When you configure this alert, consider the number of app instances running on <%= vars.app_runtime_abbr %>, the logging rate that you configured in
<%= vars.app_runtime_abbr %>, your other <%= vars.app_runtime_abbr %> configuration settings, and so on.
For more information about third-party log management services, see [Streaming App Logs to Log Management Services](../devguide/services/log-management.html).

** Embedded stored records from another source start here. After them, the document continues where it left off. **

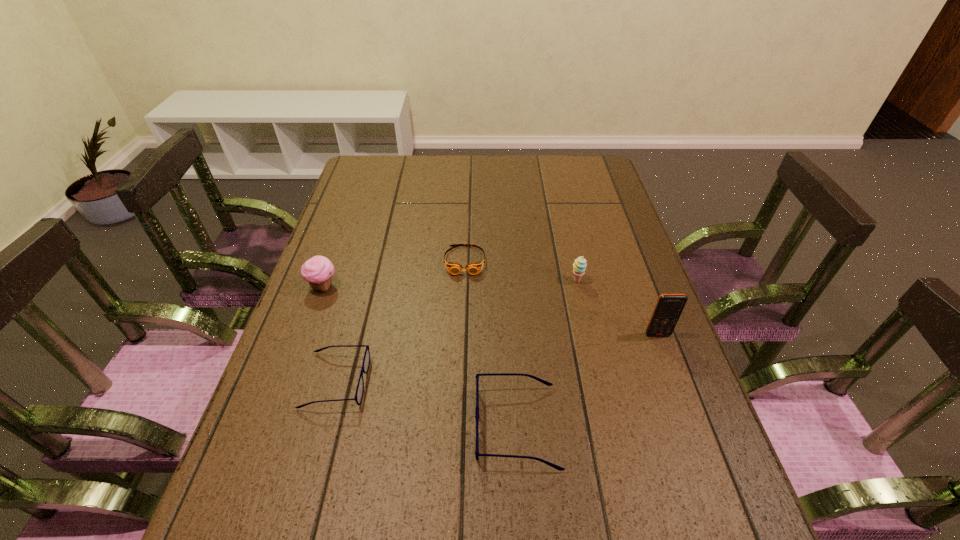 Where is `free spot between the sherbert and the left spectacles`? free spot between the sherbert and the left spectacles is located at coordinates (457, 330).

Find the location of a particular element. This screenshot has height=540, width=960. vacant space that's between the cupcake and the rightmost object is located at coordinates (491, 310).

You are a GUI agent. You are given a task and a screenshot of the screen. Output one action in this format:
    pyautogui.click(x=<x>, y=<y>)
    Task: Click on the free spot between the cupcake and the shorter spectacles
    
    Given the screenshot: What is the action you would take?
    pyautogui.click(x=330, y=334)

Locate an element on the screen. This screenshot has height=540, width=960. vacant space that's between the goggles and the shorter spectacles is located at coordinates (400, 321).

You are a GUI agent. You are given a task and a screenshot of the screen. Output one action in this format:
    pyautogui.click(x=<x>, y=<y>)
    Task: Click on the free space between the cellular telephone and the cupcake
    
    Given the screenshot: What is the action you would take?
    pyautogui.click(x=491, y=310)

Find the location of a particular element. the closest object to the shorter spectacles is located at coordinates click(x=318, y=271).

Identify which object is the fourth nearest to the goggles. Please provide its 2D coordinates. Your answer should be formatted as a tuple, i.e. [(x, y)], where the tuple contains the x and y coordinates of a point satisfying the conditions above.

[(477, 454)]

At what (x,y) coordinates should I click in order to perform the action: click on vacant space that satisfies the following two spatial constraints: 1. on the screen of the tallest object; 2. on the front-facing side of the left spectacles. Please return your answer as a coordinate pair (x, y). Looking at the image, I should click on (675, 381).

Where is `vacant area in the image that satisfies the following two spatial constraints: 1. on the screen of the third nearest object; 2. on the front-facing side of the shorter spectacles`? vacant area in the image that satisfies the following two spatial constraints: 1. on the screen of the third nearest object; 2. on the front-facing side of the shorter spectacles is located at coordinates (675, 381).

Identify the location of vacant area that satisfies the following two spatial constraints: 1. on the screen of the rightmost object; 2. on the front-facing side of the third shortest object. (691, 426). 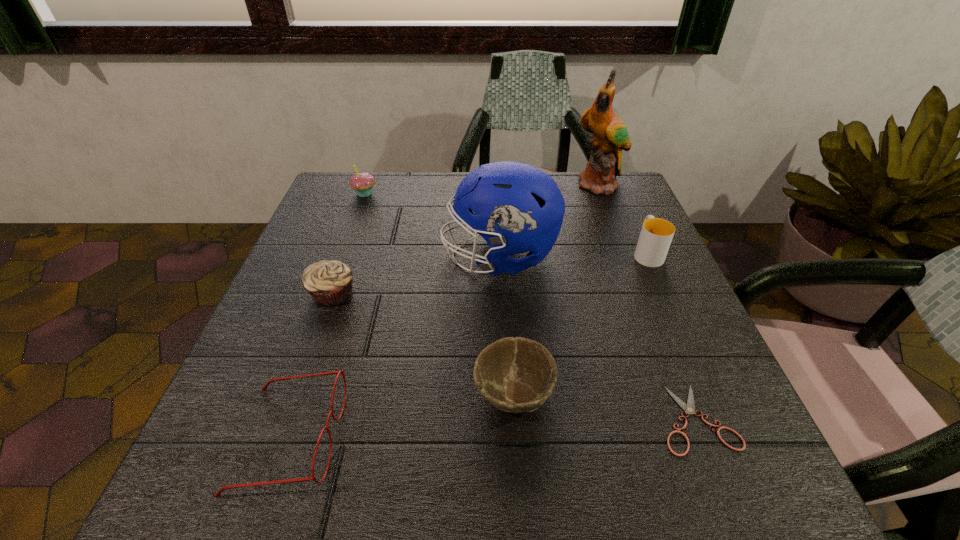 Find the location of a particular element. The height and width of the screenshot is (540, 960). blank space that satisfies the following two spatial constraints: 1. on the front-facing side of the second tallest object; 2. on the left side of the bowl is located at coordinates (507, 395).

Find the location of a particular element. free spot that satisfies the following two spatial constraints: 1. on the front side of the shortest object; 2. on the face of the spectacles is located at coordinates (704, 438).

Find the location of a particular element. free spot that satisfies the following two spatial constraints: 1. on the back side of the shortest object; 2. on the front-facing side of the football helmet is located at coordinates (631, 256).

Find the location of `free spot that satisfies the following two spatial constraints: 1. on the front-facing side of the shortest object; 2. on the right side of the tallest object`. free spot that satisfies the following two spatial constraints: 1. on the front-facing side of the shortest object; 2. on the right side of the tallest object is located at coordinates (690, 419).

Image resolution: width=960 pixels, height=540 pixels. In order to click on free location that satisfies the following two spatial constraints: 1. on the front side of the bowl; 2. on the right side of the muffin in this screenshot , I will do `click(297, 395)`. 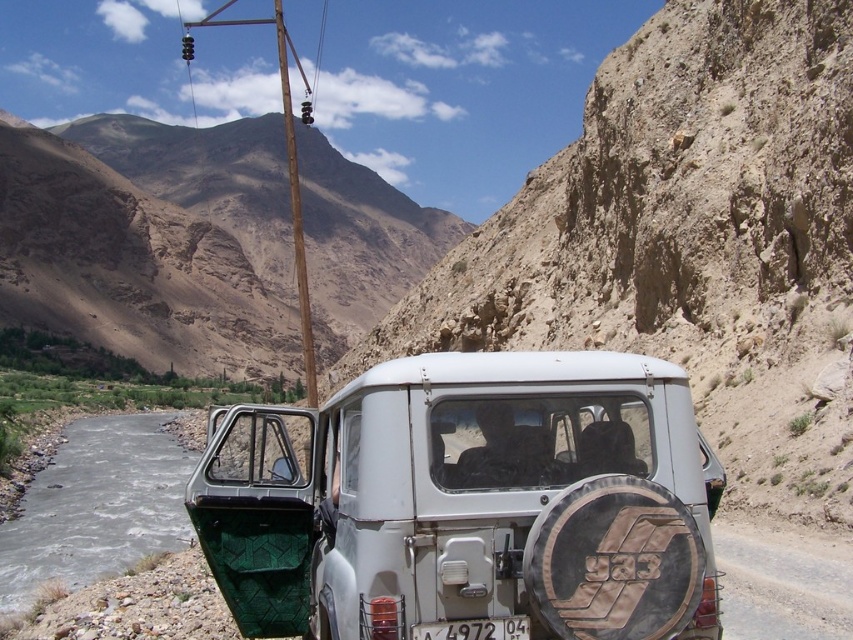 From the picture: Does gray rocky river at lower left have a greater height compared to brown wooden telegraph pole at upper center?

In fact, gray rocky river at lower left may be shorter than brown wooden telegraph pole at upper center.

Which is in front, point (105, 552) or point (309, 378)?

Positioned in front is point (309, 378).

Is point (26, 506) positioned in front of point (199, 20)?

Yes.

Locate an element on the screen. This screenshot has width=853, height=640. gray rocky river at lower left is located at coordinates (97, 506).

Can you confirm if white matte jeep at center is bigger than gray rocky river at lower left?

No.

Does white matte jeep at center have a smaller size compared to gray rocky river at lower left?

Yes, white matte jeep at center is smaller than gray rocky river at lower left.

Between point (297, 593) and point (91, 490), which one is positioned in front?

Point (297, 593) is more forward.

Where is `white matte jeep at center`? This screenshot has width=853, height=640. white matte jeep at center is located at coordinates (467, 500).

Is dull brown rock at upper center below gray rocky river at lower left?

Actually, dull brown rock at upper center is above gray rocky river at lower left.

Does dull brown rock at upper center have a lesser width compared to gray rocky river at lower left?

In fact, dull brown rock at upper center might be wider than gray rocky river at lower left.

Where is `dull brown rock at upper center`? The height and width of the screenshot is (640, 853). dull brown rock at upper center is located at coordinates (152, 240). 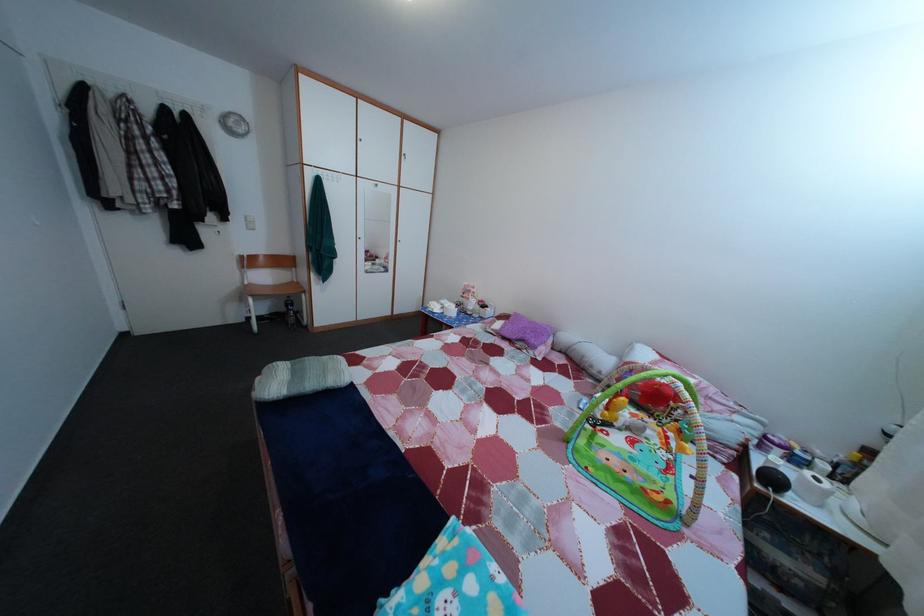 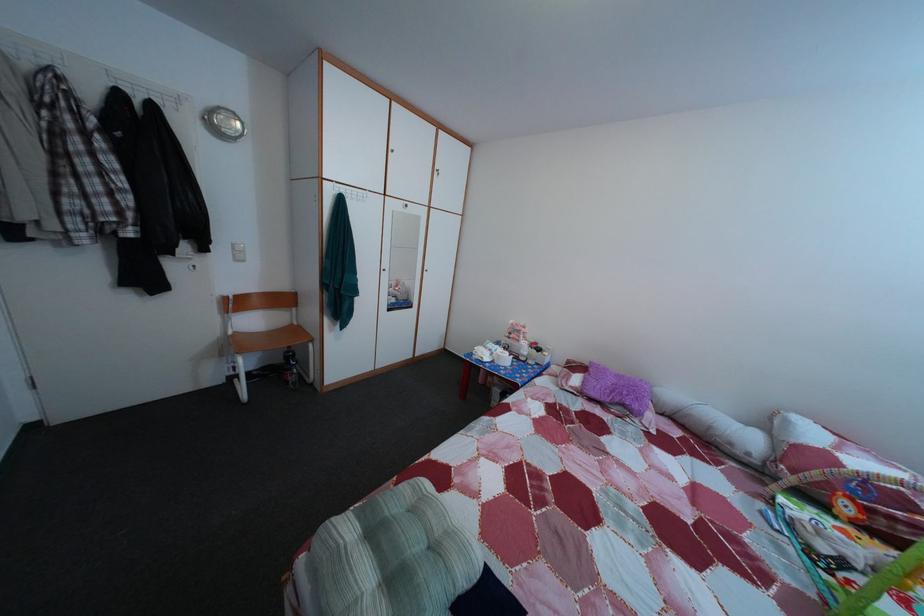 Question: The camera is either moving clockwise (left) or counter-clockwise (right) around the object. The first image is from the beginning of the video and the second image is from the end. Is the camera moving left or right when shooting the video?

Choices:
 (A) Left
 (B) Right

Answer: (A) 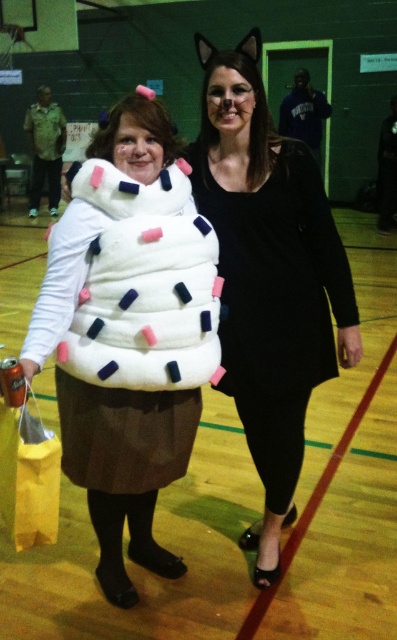 Question: Considering the relative positions of fuzzy white cupcake at center and black matte dress at center in the image provided, where is fuzzy white cupcake at center located with respect to black matte dress at center?

Choices:
 (A) left
 (B) right

Answer: (A)

Question: Is fuzzy white cupcake at center smaller than black matte dress at center?

Choices:
 (A) yes
 (B) no

Answer: (A)

Question: Does fuzzy white cupcake at center appear over black matte dress at center?

Choices:
 (A) yes
 (B) no

Answer: (B)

## <a id='view-counter'></a> Identifying apps that exceed the app log rate limit
Diego also logs when a noisy app instance exceeds the log rate limit configured in <%= vars.app_runtime_abbr %>. A log message similar to the following example:
appears in the log stream for the noisy app:
<pre class="terminal">
2022-08-22T12:42:18.90-0800 [APP/PROC/WEB/0] OUT app instance exceeded log rate limit (1024 bytes/sec)
</pre>
To identify which app instances are exceeding the app log rate limit:
<p> The Firehose and Log Cache plug-ins are developed by the open-source Cloud Foundry community and are not supported by
VMware.</p>
1. In a terminal window, install the Firehose plug-in by running:
```
cf install-plugin 'Firehose Plugin'
```
1. Install the Log Cache plug-in by running:
```
cf install-plugin 'log-cache'
```
1. Filter your app log messages by running:
```
cf nozzle -f LogMessage | grep "app instance exceeded log rate limit"
```
This command returns all logs with log messages containing `"app instance exceeded log rate limit"`, similar to the following example:
<pre class="terminal">
origin:"rep" eventType:LogMessage timestamp:1583859621886751670 deployment:"warp-drive" job:"diego-cell" index:"3a574bde-91df-48b8-ae21-1d6913da0908" ip:"10.0.1.33" tags:<key:"app_id" value:"34bcfafc-402b-4bb4-84db-aea5401b79eb" > tags:<key:"app_name" value:"app-2" > tags:<key:"instance_id" value:"0" > tags:<key:"organization_id" value:"a30f39c2-4ff3-48a1-a869-a9ed21812a61" > tags:<key:"organization_name" value:"test" > tags:<key:"process_id" value:"34bcfafc-402b-4bb4-84db-aea5401b79eb" > tags:<key:"process_instance_id" value:"92e2ee78-3a1d-41a6-4933-e47b" > tags:<key:"process_type" value:"web" > tags:<key:"source_id" value:"34bcfafc-402b-4bb4-84db-aea5401b79eb" > tags:<key:"space_id" value:"0e2d2d58-3ef5-43f3-b880-c8a30903a96b" > tags:<key:"space_name" value:"test-2" > logMessage:<message:"app instance exceeded log rate limit (1024 bytes/sec)" message_type:OUT timestamp:1583859621886751670 app_id:"34bcfafc-402b-4bb4-84db-aea5401b79eb" source_type:"APP/PROC/WEB" source_instance:"0" >
</pre>
You can inspect these logs to identify which app instances are exceeding the log rate limit.